Note that "wasteland" is exaggerated. Certainly there are a lot of abandoned
buildings and neighborhoods, but many places are still thriving. It's not what
it once was, but there's still a lot going on.

Seems that there are a lot of stakeholders who are care a lot more about not
having Greece default than was the case for Detroit, while at the same time
nobody has enough power to really make anybody do anything. So Greece is
coming down to a very long and drawn-out series of negotiations where nobody
can put their foot down and say, look, here are the lines you can't cross, and
here's where you're allowed some flexibility. Figure it out.
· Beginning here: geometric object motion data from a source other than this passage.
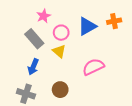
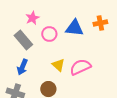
blue triangle: (87, 26) -> (74, 28), turned 36
yellow triangle: (59, 51) -> (58, 65), moved

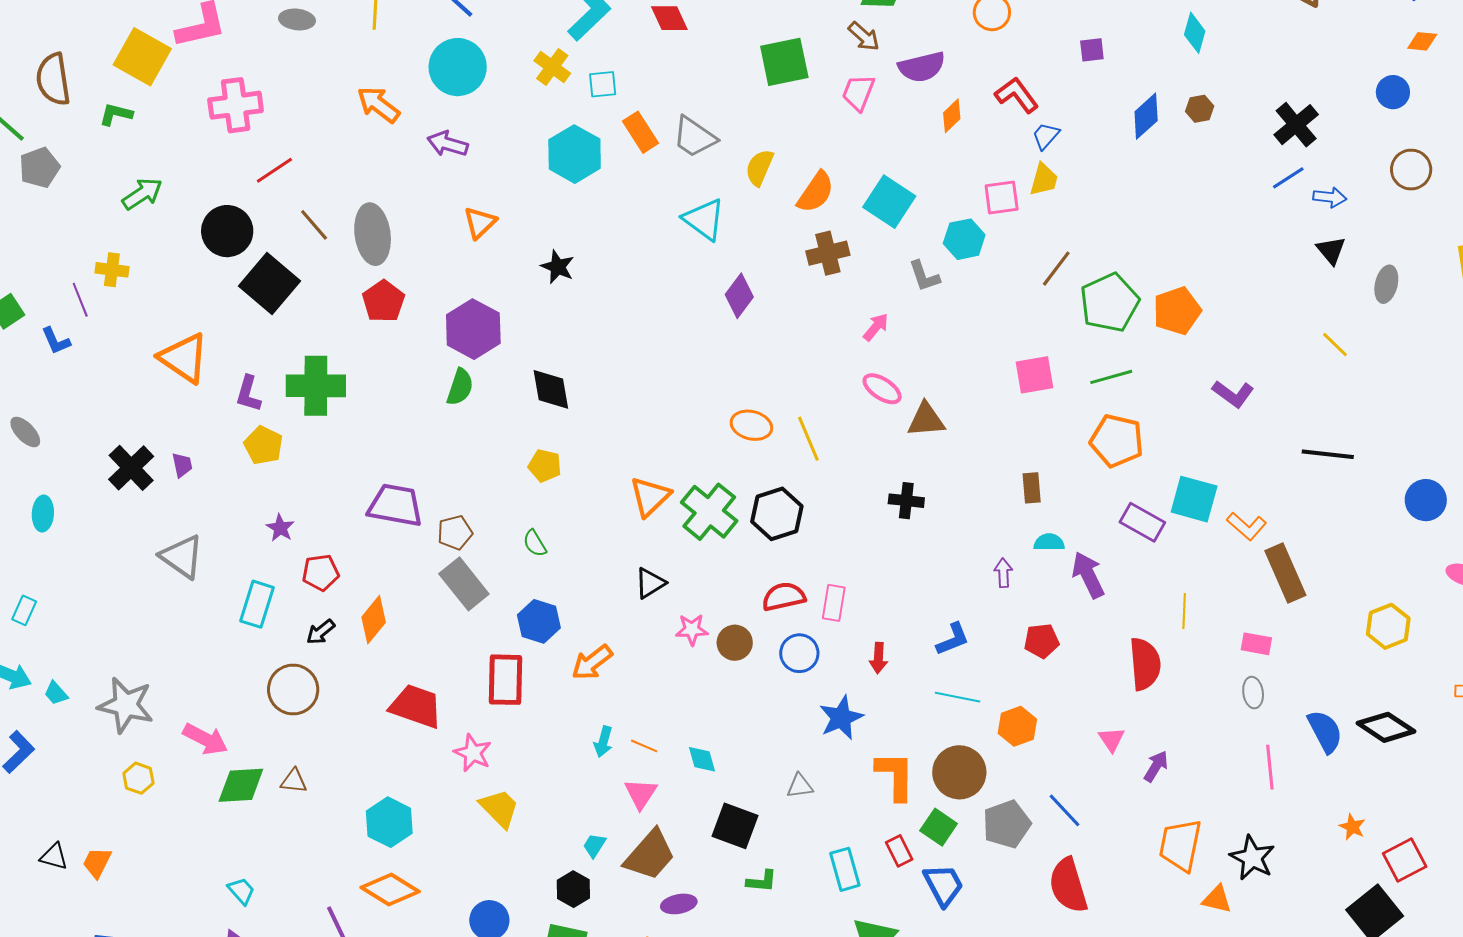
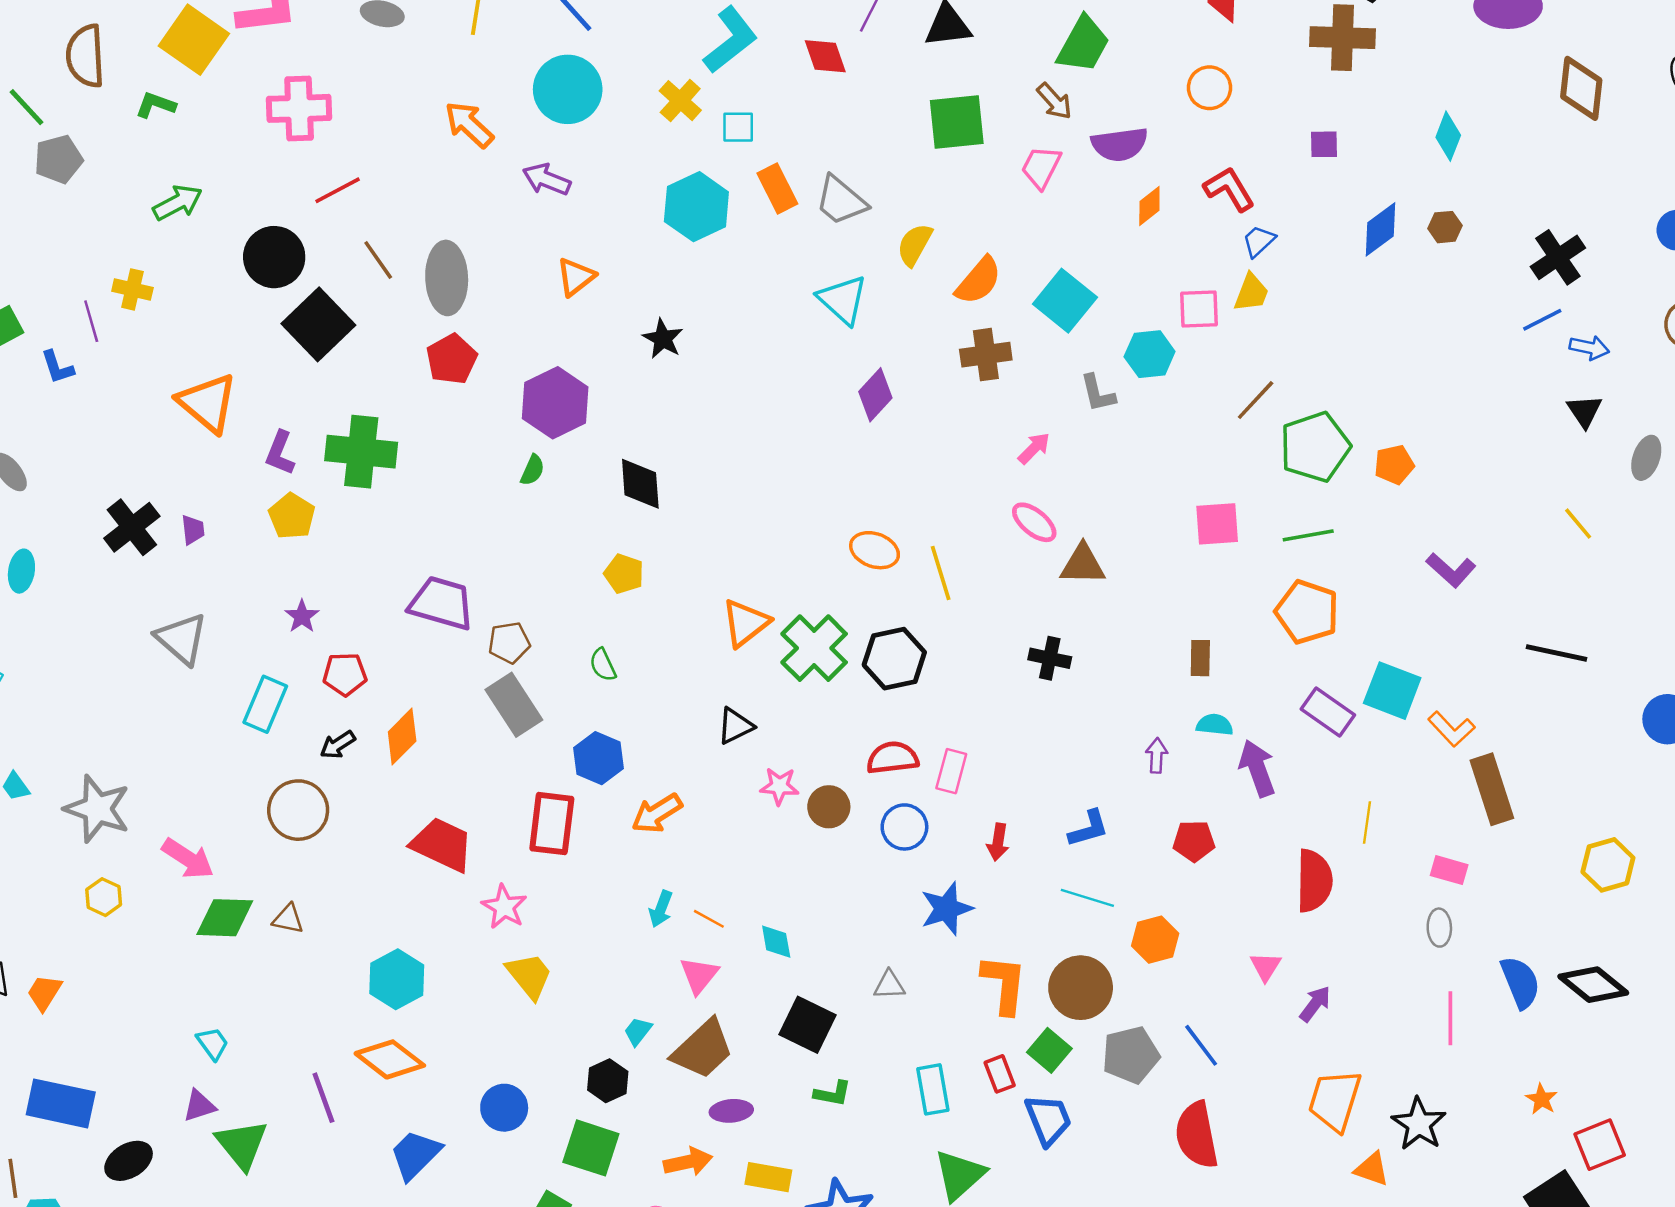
orange pentagon: (1177, 311) -> (1394, 465), size x0.7
green semicircle: (460, 387) -> (532, 470), size x0.7

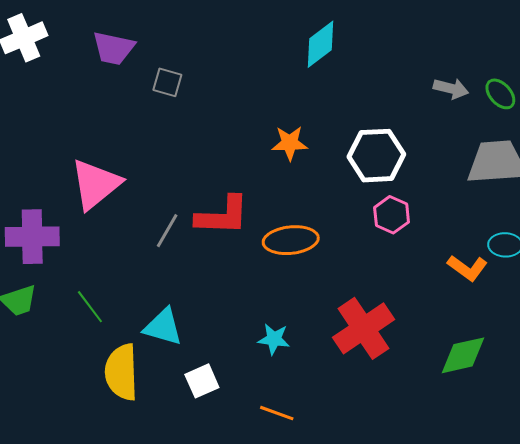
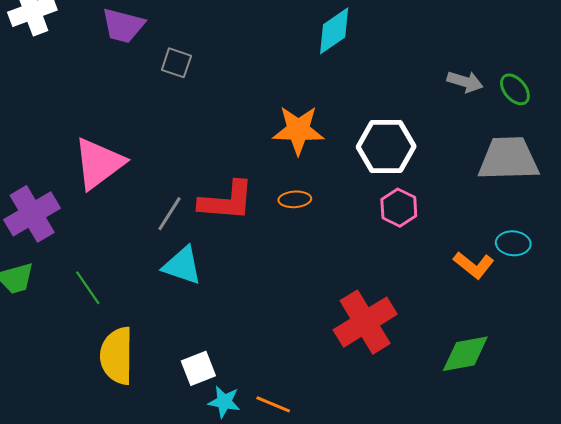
orange star: (290, 143) -> (298, 130), size x1.4
purple cross: (32, 237) -> (32, 214), turned -32
orange ellipse: (291, 240) -> (295, 199), moved, size x0.6
cyan triangle: (163, 327) -> (182, 266), moved
cyan star: (274, 339) -> (224, 402), moved

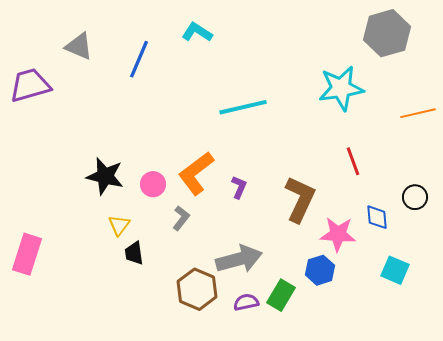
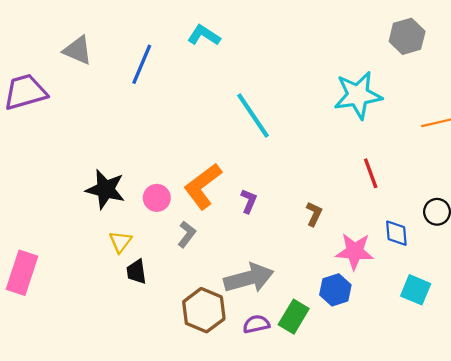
gray hexagon: (387, 33) -> (407, 36), size x0.7
cyan line: (243, 107) -> (253, 116), turned 69
brown L-shape: (300, 199) -> (314, 214), size x0.5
With Detroit, it all happened in an environment with a strong legal system
that could keep the various parties under control. The fact that federal (and
even state) benefits aren't affected by Detroit's finances no doubt helps a
lot too. No matter what happened with Detroit, 70-year-old retired autoworkers
living there would continue to receive Social Security. That simplifies things
a lot since there's a backstop for how bad things can get in the worst case.

------
discardorama
Ignorance alert: I'm no economist nor an European.

Since Greece's economy has been in the doldrums for a while, I'm wondering why
don't European powerhouses (like Germany) move some manufacturing there?
Greece is a popular tourist destination; so how come I'm not hearing of lots
of outside money moving in to buy hotels, resorts, etc.?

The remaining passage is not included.